Climate change migration occurs in the context of the development model emerged from the capitalist system. On the one hand, this model enables states and transnational corporations to overexploit natural resources degrading the environment and forcing people and families to emigrate.

Megaprojects approved by governments, which use basic soil resources and destroy local fauna and flora (such as large-scale mining projects and hydroelectric dams), are clear examples of this process. As a product of climate change, therefore, different parts of the planet are becoming population expelling places due to the growing scarcity of regular supplies of food and water, as well as the increase in the frequency and severity of floods and storms or, in the contrary, of desertification and drought. On the other hand, the capitalist development model is benefited by the overexploitation of migrant labor force. Although this situation of overexploitation is shared by economic migrants, those whom we consider as “climatic migrants” are a product of the degradation of the planet that forces them to look for other places to live.

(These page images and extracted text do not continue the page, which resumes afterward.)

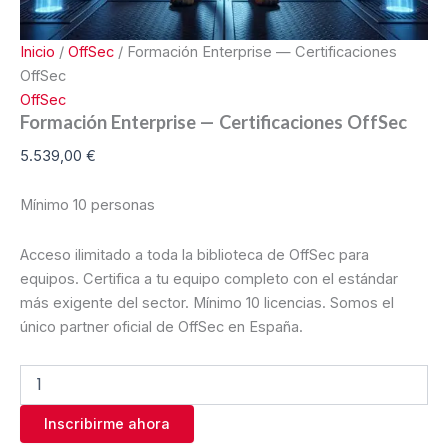
Inicio
/
OffSec
/ Formación Enterprise — Certificaciones
OffSec
OffSec
Formación Enterprise — Certificaciones OffSec
5.539,00
€
Mínimo 10 personas
Acceso ilimitado a toda la biblioteca de OffSec para
equipos. Certifica a tu equipo completo con el estándar
más exigente del sector. Mínimo 10 licencias. Somos el
único partner oficial de OffSec en España.
Inscribirme ahora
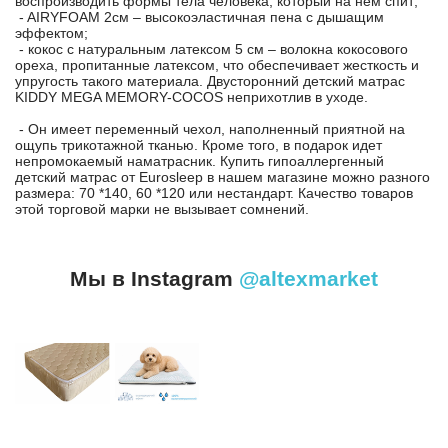
воспроизводить формы тела человека, который на нем спит;
- AIRYFOAM 2см – высокоэластичная пена с дышащим
эффектом;
- кокос с натуральным латексом 5 см – волокна кокосового
ореха, пропитанные латексом, что обеспечивает жесткость и
упругость такого материала. Двусторонний детский матрас
KIDDY MEGA MEMORY-COCOS неприхотлив в уходе.
- Он имеет переменный чехол, наполненный приятной на
ощупь трикотажной тканью. Кроме того, в подарок идет
непромокаемый наматрасник. Купить гипоаллергенный
детский матрас от Eurosleep в нашем магазине можно разного
размера: 70 *140, 60 *120 или нестандарт. Качество товаров
этой торговой марки не вызывает сомнений.
Мы в Instagram
@altexmarket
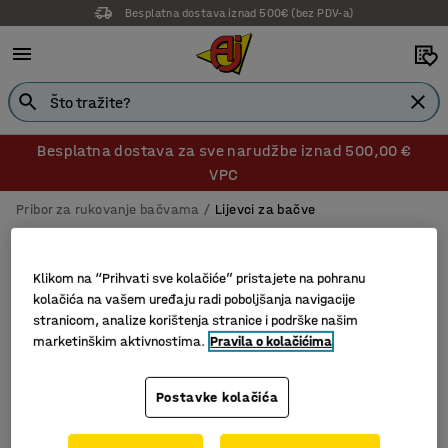
Besplatna dostava iznad 500€ (bez PDV-a)
Besplatna dostava za sve narudžbe iznad 500,00 €
VPC
Pribor za rukovanje bačvama
Lijevci za bačve
Lijevci za bačve
Klikom na “Prihvati sve kolačiće” pristajete na pohranu
kolačića na vašem uređaju radi poboljšanja navigacije
stranicom, analize korištenja stranice i podrške našim
Filtri
Sortiraj
marketinškim aktivnostima.
Pravila o kolačićima
3 proizvoda
Postavke kolačića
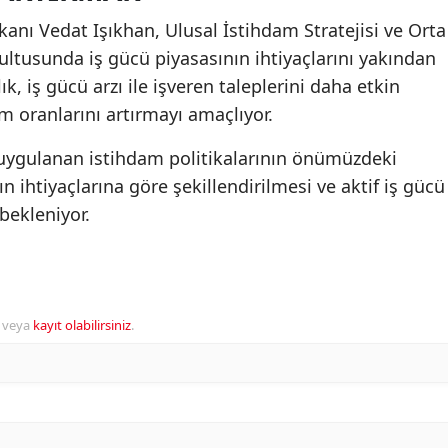
anı Vedat Işıkhan, Ulusal İstihdam Stratejisi ve Orta
ltusunda iş gücü piyasasının ihtiyaçlarını yakından
lık, iş gücü arzı ile işveren taleplerini daha etkin
m oranlarını artırmayı amaçlıyor.
uygulanan istihdam politikalarının önümüzdeki
 ihtiyaçlarına göre şekillendirilmesi ve aktif iş gücü
bekleniyor.
veya
kayıt olabilirsiniz
.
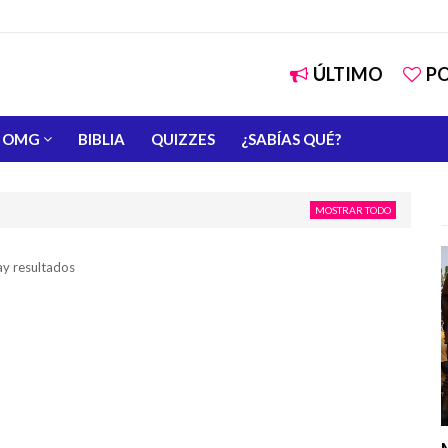
ÚLTIMO
P
OMG
BIBLIA
QUIZZES
¿SABÍAS QUÉ?
MOSTRAR TODO
ay resultados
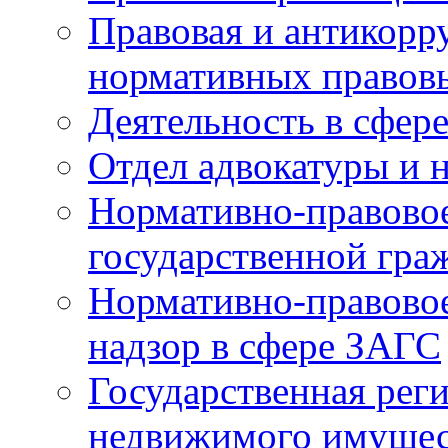
Правовая и антикорр
нормативных правов
Деятельность в сфер
Отдел адвокатуры и 
Нормативно-правовое
государственной гра
Нормативно-правовое
надзор в сфере ЗАГС
Государственная реги
недвижимого имущест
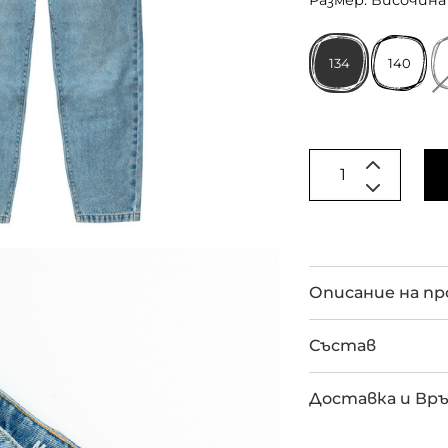
Размер: Височина 
134
140
Описание на п
Състав
Доставка и Вр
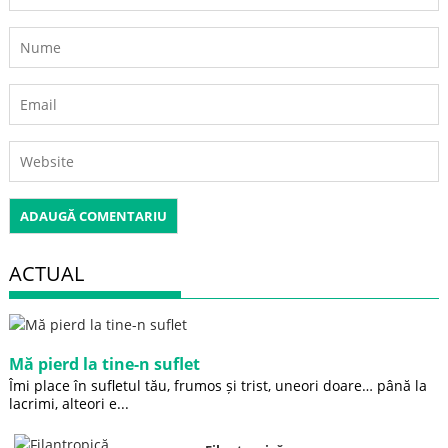
ACTUAL
Mă pierd la tine-n suflet
Îmi place în sufletul tău, frumos și trist, uneori doare… până la
lacrimi, alteori e...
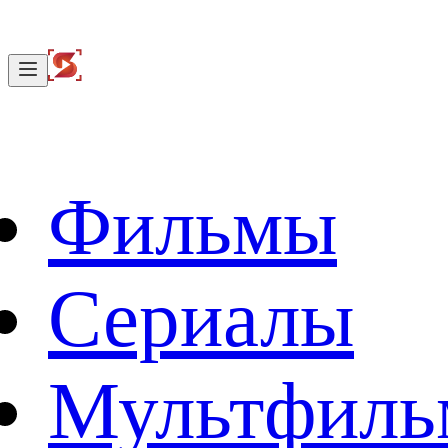
Фильмы
Сериалы
Мультфил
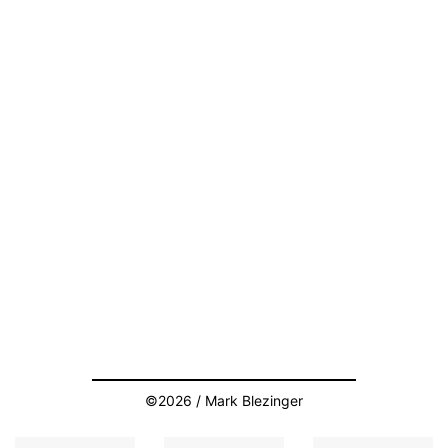
©2026 / Mark Blezinger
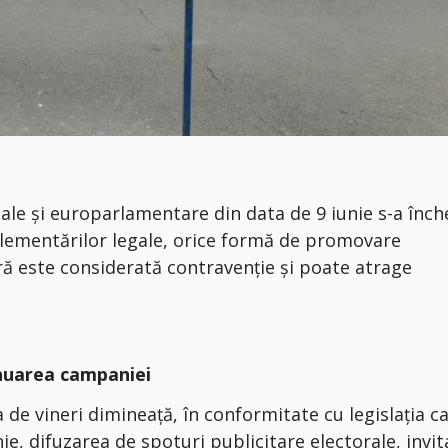
ale și europarlamentare din data de 9 iunie s-a înch
glementărilor legale, orice formă de promovare
ră este considerată contravenție și poate atrage
inuarea campaniei
 de vineri dimineață, în conformitate cu legislația c
e, difuzarea de spoturi publicitare electorale, invi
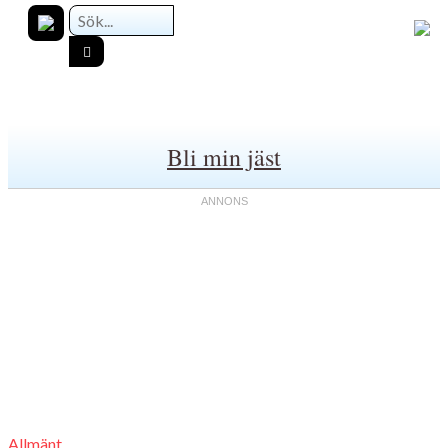
Bli min jäst
Allmänt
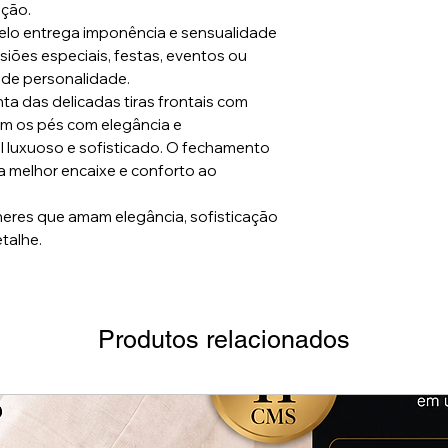
ção.
delo entrega imponência e sensualidade
siões especiais, festas, eventos ou
 de personalidade.
ta das delicadas tiras frontais com
em os pés com elegância e
l luxuoso e sofisticado. O fechamento
a melhor encaixe e conforto ao
lheres que amam elegância, sofisticação
talhe.
Produtos relacionados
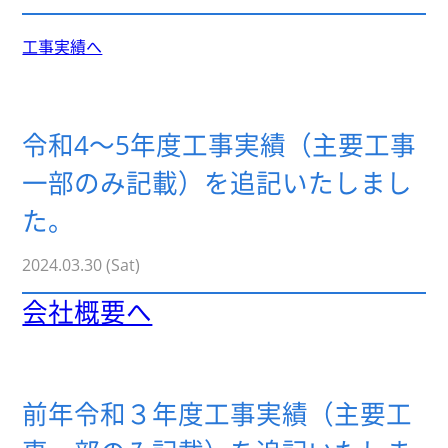
工事実績へ
令和4～5年度工事実績（主要工事
一部のみ記載）を追記いたしまし
た。
2024.03.30 (Sat)
会社概要へ
前年令和３年度工事実績（主要工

Among the main environmental causes that determine migration are: climate change (desertification, deforestation, land degradation, water or flood contamination, hurricanes) and natural phenomena not attributable to climate change (eruptions of volcanoes, earthquakes) and disasters generated by man (industrial accidents, radioactivity, among others).

Both situations imply violations of the human rights of migrants and the worsening of inequality and impoverishment, especially in the countries of the south, whose inhabitants are forced to move having dramatic impacts on their environment as well as in the places of arrival, and so closing a perverse circle of vulnerability of rights.

First, the right of people and of villages not to migrate and to stay in their territory is being violated since the degradation of their territories is generating depopulation, particularly of rural communities, in which occasionally only the elderly remain. Second, in the cities, those who emigrated occupy positions with low wages and in conditions of exploitation, violating their rights to decent work, aggravating poverty levels and, therefore, preventing access to other basic rights such as housing, health and education. Occasionally, this is driven by human trafficking networks that reduce them to merchandise status. Third, through the militarization of borders and the criminalization of migrants, mistreatment is institutionalized and high levels of discrimination are generated, which finally constitutes another obstacle to access all their rights. Fourth and last, the model of capitalist development that is forcing people to emigrate from their places due to climatic causes violates the basic right to free mobility.

For all the above, the WSMF must fight for an alternative form of socio-environmental geo or ecocentric development centered on a society-nature system, instead of the form of anthropocentric development that is leading the planet to a great environmental and civil disaster. If the environmental dimension of migrations does not include a priority importance directly linked to the poverty of the most vulnerable people who are farmers and indigenous people, migratory displacement will continue to increase.

The socio-environmental resistance must be territorial and interterritorial in each space in defense of water, territory and cultures, to reduce migration and improve the quality of life. The WSFM is an autonomous organizational space of self-managed governance in networks of networks to revert the current neoliberal model from the organized peoples in defense of their natural assets and cultures in each space and between them.